Loui Doillon

Magnétique Lou Doillon

CRITIQUE / Une voix unique, des interprétations intenses, une présence scénique magnétique. Sans rien enlever à Nick Murphy (qui a aussi offert un fiévreux tour de chant), Lou Doillon aurait certainement mérité la tête d’affiche de la première soirée du Festival d’été de Québec (FEQ) sur la nouvelle scène de la place George-V.

Avec une petite heure à sa disposition, l’auteure-compositrice-interprète française a même dû renoncer à son rappel. C’est un peu dommage, mais les festivaliers qui avaient répondu à son invitation sur le nouveau site du FEQ en ont quand même eu pour leur argent devant la prestation complètement incarnée de l’artiste. 

Celle qui a d’abord été actrice et mannequin s’est présentée sur scène vêtue d’un élégant costume fleuri. Le veston a toutefois pris le bord après une chanson. «La dernière fois que je suis venue ici, je pense qu’il faisait -30. Là il fait +30, +40, +50? On vit des extrêmes!» a plus tard observé la fille de Jane Birkin et du réalisateur Jacques Doillon.

Alors qu’elle a lancé cette année un troisième album (Soliloquy) sur lequel elle a montré un visage plus rock que jamais, Lou Doillon, dont le timbre grave et vibrant ensorcèle, avait ce qu’il fallait pour captiver la foule, difficile à évaluer sur ce nouveau lieu, honorablement rempli, quoique pas si densément. 

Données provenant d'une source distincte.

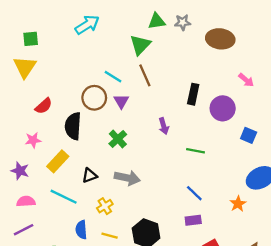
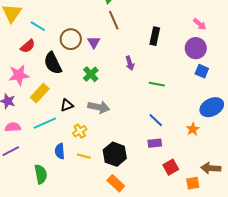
cyan line: (113, 77) -> (38, 26), moved
purple circle: (223, 108) -> (196, 48), moved
black semicircle: (73, 126) -> (53, 63), turned -30
pink star: (33, 140) -> (19, 75), size x1.5
cyan line: (64, 197) -> (45, 123), turned -50

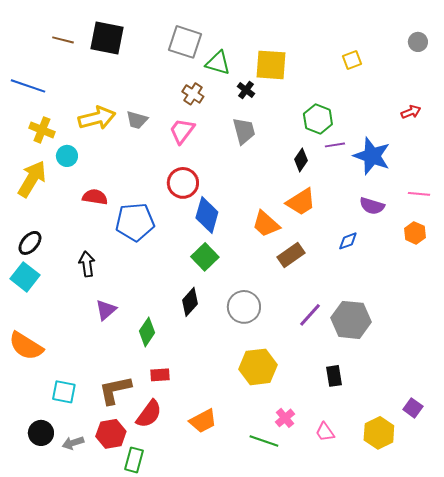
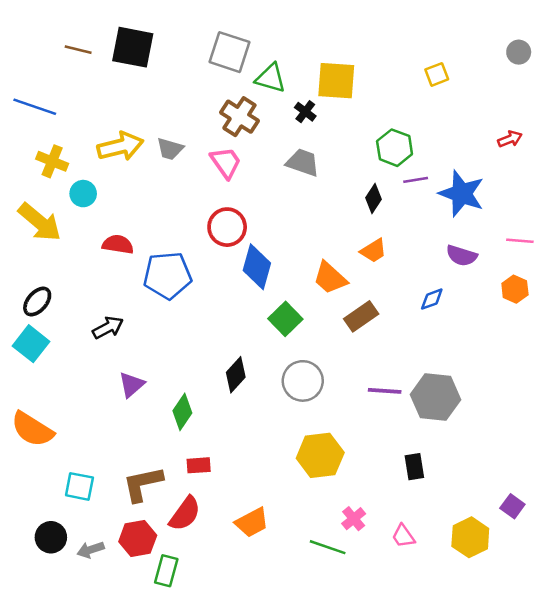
brown cross: (193, 94) -> (239, 117), size x1.4
pink trapezoid: (182, 131) -> (226, 163), turned 108
gray trapezoid: (244, 131) -> (303, 163), turned -56
yellow arrow: (32, 179) -> (40, 222), turned 99
orange trapezoid: (301, 202) -> (373, 251), size x0.7
green square: (205, 257) -> (285, 319), moved
black arrow: (87, 264) -> (108, 328), turned 70
purple line: (310, 315) -> (385, 391), turned 52

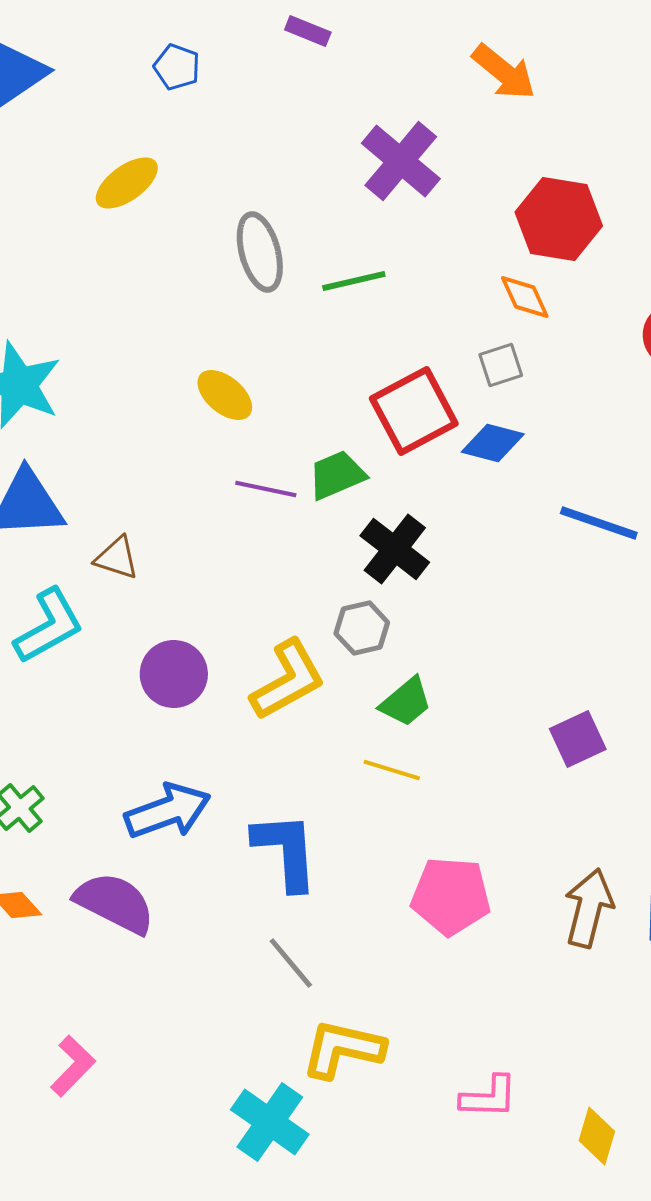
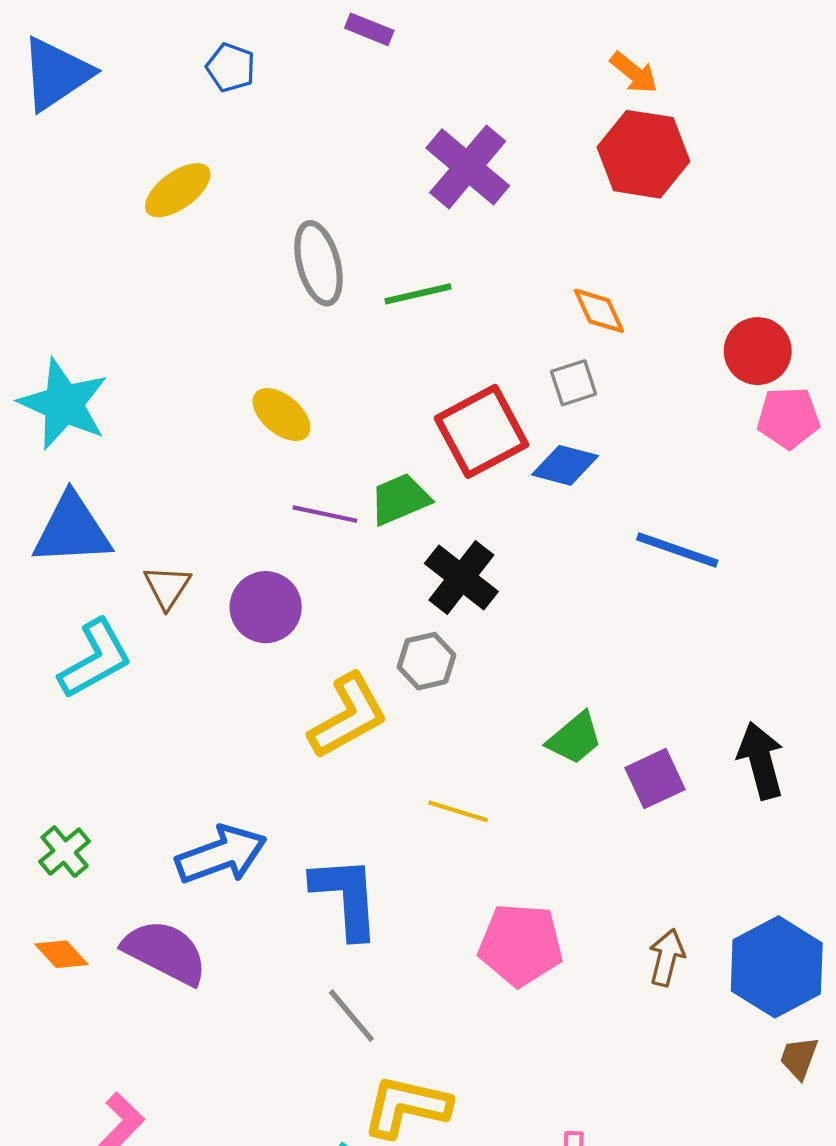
orange arrow: (504, 72) -> (634, 73), moved, size x0.7
red hexagon: (559, 219) -> (643, 154), moved
brown triangle: (117, 558) -> (167, 587), turned 45
purple circle: (174, 674) -> (266, 607), moved
green trapezoid: (406, 702) -> (575, 738), moved
brown arrow: (589, 908) -> (667, 957), size x0.7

Les clins d’œil au passé ont aussi donné lieu à des moments d’une rare intensité. On pense à cette version de Good Man qui a permis à la chanteuse de saisir la guitare électrique, tout comme la bluesée So Still. Ou à la vibrante interprétation de ICU ponctuée d’amples mouvements de bras. Ou encore à la percutante Lay Low, marquée par un solide solo de guitare que la chanteuse a semblé particulièrement apprécier. Ça s’est terminé sous les stroboscopes avec la lancinante Chances… Bref, on en aurait pris davantage!

Loui Doillon

Nick Murphy

La foule s’est faite un peu plus compacte pour la prestation franchement efficace de Nick Murphy qui a suivi celle de Lou Doillon. L’Australien, qui s’est d’abord fait connaître sous le nom de Chet Faker, a le don de combiner une pop-rock accrocheuse à des parenthèses plus vaporeuses et quasi hypnotiques. Il prend surtout plaisir à donner de l’air à ses chansons, qui ont souvent pris l’allure de jams endiablés, jeudi soir. 

Butinant entre les instruments — piochant sur un piano, taquinant la guitare électrique avec un archet ou s’activant aux machines —, notre homme en a sué un coup en cette soirée de canicule. Vrai qu’il s’est démené pas à peu près, ne s’offrant que de rares répits, en entonnant notamment la ballade Dangerous, tirée de son récent album Run Fast Sleep Naked

Très réceptive, la foule massée près de la scène a suivi le musicien dans son périple éclectique, acclamant bruyamment la pièce Gold ou joignant ses mains aux percussions dans la rythmée Harry Takes Drugs on the Weekend

Nick Murphy

Les Louanges

En début de soirée, l’auteur-compositeur-interprète Les Louanges a inauguré la nouvelle scène de la place George-V, quelques heures après avoir lancé les festivités en offrant le premier spectacle impromptu de la série Pop-up du FEQ. 

L’air ravi d’être là et arborant sa plus belle paire de bas blancs, Vincent Roberge (de son vrai nom) a semblé savourer chacune des 45 minutes qui lui étaient allouées. Porté par un bon groove, le Lévisien d’origine a offert une bonne portion des titres de son premier album, La nuit est une panthère — la pièce-titre a d’ailleurs été reprise en chœur par le parterre —, en plus de nous annoncer la suite pour l’automne en entonnant une nouvelle chanson, Attends-moi pas. 

Celui qui a profité de l’occasion pour faire son jogging ou quelques étirements sur scène a conclu sa courte visite dans un bain de foule au son de son succès Tercel. Prochain rendez-vous à l’Impérial le 23 novembre.